- Assignment:
Return each entry exactly, so that nothing in the data differs from the original.

- Provided material:
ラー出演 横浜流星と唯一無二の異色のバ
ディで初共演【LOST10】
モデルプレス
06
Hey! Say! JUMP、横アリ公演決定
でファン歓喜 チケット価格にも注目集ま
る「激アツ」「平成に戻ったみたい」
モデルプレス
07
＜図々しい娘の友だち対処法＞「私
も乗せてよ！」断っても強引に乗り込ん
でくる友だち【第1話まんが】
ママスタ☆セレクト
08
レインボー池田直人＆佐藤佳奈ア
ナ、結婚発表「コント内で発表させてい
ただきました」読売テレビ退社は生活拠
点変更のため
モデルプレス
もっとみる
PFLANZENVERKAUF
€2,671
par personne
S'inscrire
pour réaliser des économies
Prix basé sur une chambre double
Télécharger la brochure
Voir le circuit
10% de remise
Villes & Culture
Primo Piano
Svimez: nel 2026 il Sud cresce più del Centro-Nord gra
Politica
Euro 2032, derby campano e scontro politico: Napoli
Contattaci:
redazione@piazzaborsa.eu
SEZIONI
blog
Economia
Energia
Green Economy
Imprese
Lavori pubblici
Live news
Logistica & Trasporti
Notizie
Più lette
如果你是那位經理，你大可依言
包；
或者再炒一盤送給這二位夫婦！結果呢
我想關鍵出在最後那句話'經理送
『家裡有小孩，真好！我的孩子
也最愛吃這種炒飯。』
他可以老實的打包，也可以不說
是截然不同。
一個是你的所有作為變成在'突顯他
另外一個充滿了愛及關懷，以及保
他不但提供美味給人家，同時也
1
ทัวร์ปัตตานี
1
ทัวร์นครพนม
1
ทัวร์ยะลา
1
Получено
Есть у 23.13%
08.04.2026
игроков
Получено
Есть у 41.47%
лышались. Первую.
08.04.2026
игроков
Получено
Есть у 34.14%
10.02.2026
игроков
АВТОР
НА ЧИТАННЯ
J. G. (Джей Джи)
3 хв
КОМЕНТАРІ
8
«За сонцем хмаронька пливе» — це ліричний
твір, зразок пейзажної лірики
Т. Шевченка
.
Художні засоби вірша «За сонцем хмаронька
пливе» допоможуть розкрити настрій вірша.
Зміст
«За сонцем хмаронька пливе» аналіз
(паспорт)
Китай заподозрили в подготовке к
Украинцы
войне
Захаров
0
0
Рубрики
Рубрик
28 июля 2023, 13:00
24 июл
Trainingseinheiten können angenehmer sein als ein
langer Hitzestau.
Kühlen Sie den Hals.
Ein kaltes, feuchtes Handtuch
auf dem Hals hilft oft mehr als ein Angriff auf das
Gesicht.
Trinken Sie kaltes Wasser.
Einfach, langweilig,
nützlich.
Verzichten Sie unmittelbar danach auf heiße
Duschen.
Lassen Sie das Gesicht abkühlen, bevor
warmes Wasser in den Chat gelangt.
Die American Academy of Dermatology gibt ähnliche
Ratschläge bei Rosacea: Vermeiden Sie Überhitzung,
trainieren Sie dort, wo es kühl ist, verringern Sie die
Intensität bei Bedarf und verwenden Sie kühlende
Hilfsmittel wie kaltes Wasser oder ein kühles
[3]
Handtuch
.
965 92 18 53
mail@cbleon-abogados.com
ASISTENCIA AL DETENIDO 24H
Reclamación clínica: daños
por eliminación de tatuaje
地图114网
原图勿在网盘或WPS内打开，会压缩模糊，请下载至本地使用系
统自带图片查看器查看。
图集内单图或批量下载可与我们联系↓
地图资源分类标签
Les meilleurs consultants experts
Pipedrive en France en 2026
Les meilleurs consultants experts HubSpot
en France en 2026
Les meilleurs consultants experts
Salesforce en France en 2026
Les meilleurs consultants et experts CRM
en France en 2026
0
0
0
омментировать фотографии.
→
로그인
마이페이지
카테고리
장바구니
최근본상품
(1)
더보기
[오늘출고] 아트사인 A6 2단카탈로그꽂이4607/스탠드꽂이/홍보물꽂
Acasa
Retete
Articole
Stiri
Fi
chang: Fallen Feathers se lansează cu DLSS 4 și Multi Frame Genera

- Written reply:
ラー出演 横浜流星と唯一無二の異色のバ
ディで初共演【LOST10】
モデルプレス
06
Hey! Say! JUMP、横アリ公演決定
でファン歓喜 チケット価格にも注目集ま
る「激アツ」「平成に戻ったみたい」
モデルプレス
07
＜図々しい娘の友だち対処法＞「私
も乗せてよ！」断っても強引に乗り込ん
でくる友だち【第1話まんが】
ママスタ☆セレクト
08
レインボー池田直人＆佐藤佳奈ア
ナ、結婚発表「コント内で発表させてい
ただきました」読売テレビ退社は生活拠
点変更のため
モデルプレス
もっとみる
PFLANZENVERKAUF
€2,671
par personne
S'inscrire
pour réaliser des économies
Prix basé sur une chambre double
Télécharger la brochure
Voir le circuit
10% de remise
Villes & Culture
Primo Piano
Svimez: nel 2026 il Sud cresce più del Centro-Nord gra
Politica
Euro 2032, derby campano e scontro politico: Napoli
Contattaci:
redazione@piazzaborsa.eu
SEZIONI
blog
Economia
Energia
Green Economy
Imprese
Lavori pubblici
Live news
Logistica & Trasporti
Notizie
Più lette
如果你是那位經理，你大可依言
包；
或者再炒一盤送給這二位夫婦！結果呢
我想關鍵出在最後那句話'經理送
『家裡有小孩，真好！我的孩子
也最愛吃這種炒飯。』
他可以老實的打包，也可以不說
是截然不同。
一個是你的所有作為變成在'突顯他
另外一個充滿了愛及關懷，以及保
他不但提供美味給人家，同時也
1
ทัวร์ปัตตานี
1
ทัวร์นครพนม
1
ทัวร์ยะลา
1
Получено
Есть у 23.13%
08.04.2026
игроков
Получено
Есть у 41.47%
лышались. Первую.
08.04.2026
игроков
Получено
Есть у 34.14%
10.02.2026
игроков
АВТОР
НА ЧИТАННЯ
J. G. (Джей Джи)
3 хв
КОМЕНТАРІ
8
«За сонцем хмаронька пливе» — це ліричний
твір, зразок пейзажної лірики
Т. Шевченка
.
Художні засоби вірша «За сонцем хмаронька
пливе» допоможуть розкрити настрій вірша.
Зміст
«За сонцем хмаронька пливе» аналіз
(паспорт)
Китай заподозрили в подготовке к
Украинцы
войне
Захаров
0
0
Рубрики
Рубрик
28 июля 2023, 13:00
24 июл
Trainingseinheiten können angenehmer sein als ein
langer Hitzestau.
Kühlen Sie den Hals.
Ein kaltes, feuchtes Handtuch
auf dem Hals hilft oft mehr als ein Angriff auf das
Gesicht.
Trinken Sie kaltes Wasser.
Einfach, langweilig,
nützlich.
Verzichten Sie unmittelbar danach auf heiße
Duschen.
Lassen Sie das Gesicht abkühlen, bevor
warmes Wasser in den Chat gelangt.
Die American Academy of Dermatology gibt ähnliche
Ratschläge bei Rosacea: Vermeiden Sie Überhitzung,
trainieren Sie dort, wo es kühl ist, verringern Sie die
Intensität bei Bedarf und verwenden Sie kühlende
Hilfsmittel wie kaltes Wasser oder ein kühles
[3]
Handtuch
.
965 92 18 53
mail@cbleon-abogados.com
ASISTENCIA AL DETENIDO 24H
Reclamación clínica: daños
por eliminación de tatuaje
地图114网
原图勿在网盘或WPS内打开，会压缩模糊，请下载至本地使用系
统自带图片查看器查看。
图集内单图或批量下载可与我们联系↓
地图资源分类标签
Les meilleurs consultants experts
Pipedrive en France en 2026
Les meilleurs consultants experts HubSpot
en France en 2026
Les meilleurs consultants experts
Salesforce en France en 2026
Les meilleurs consultants et experts CRM
en France en 2026
0
0
0
омментировать фотографии.
→
로그인
마이페이지
카테고리
장바구니
최근본상품
(1)
더보기
[오늘출고] 아트사인 A6 2단카탈로그꽂이4607/스탠드꽂이/홍보물꽂
Acasa
Retete
Articole
Stiri
Fi
chang: Fallen Feathers se lansează cu DLSS 4 și Multi Frame Genera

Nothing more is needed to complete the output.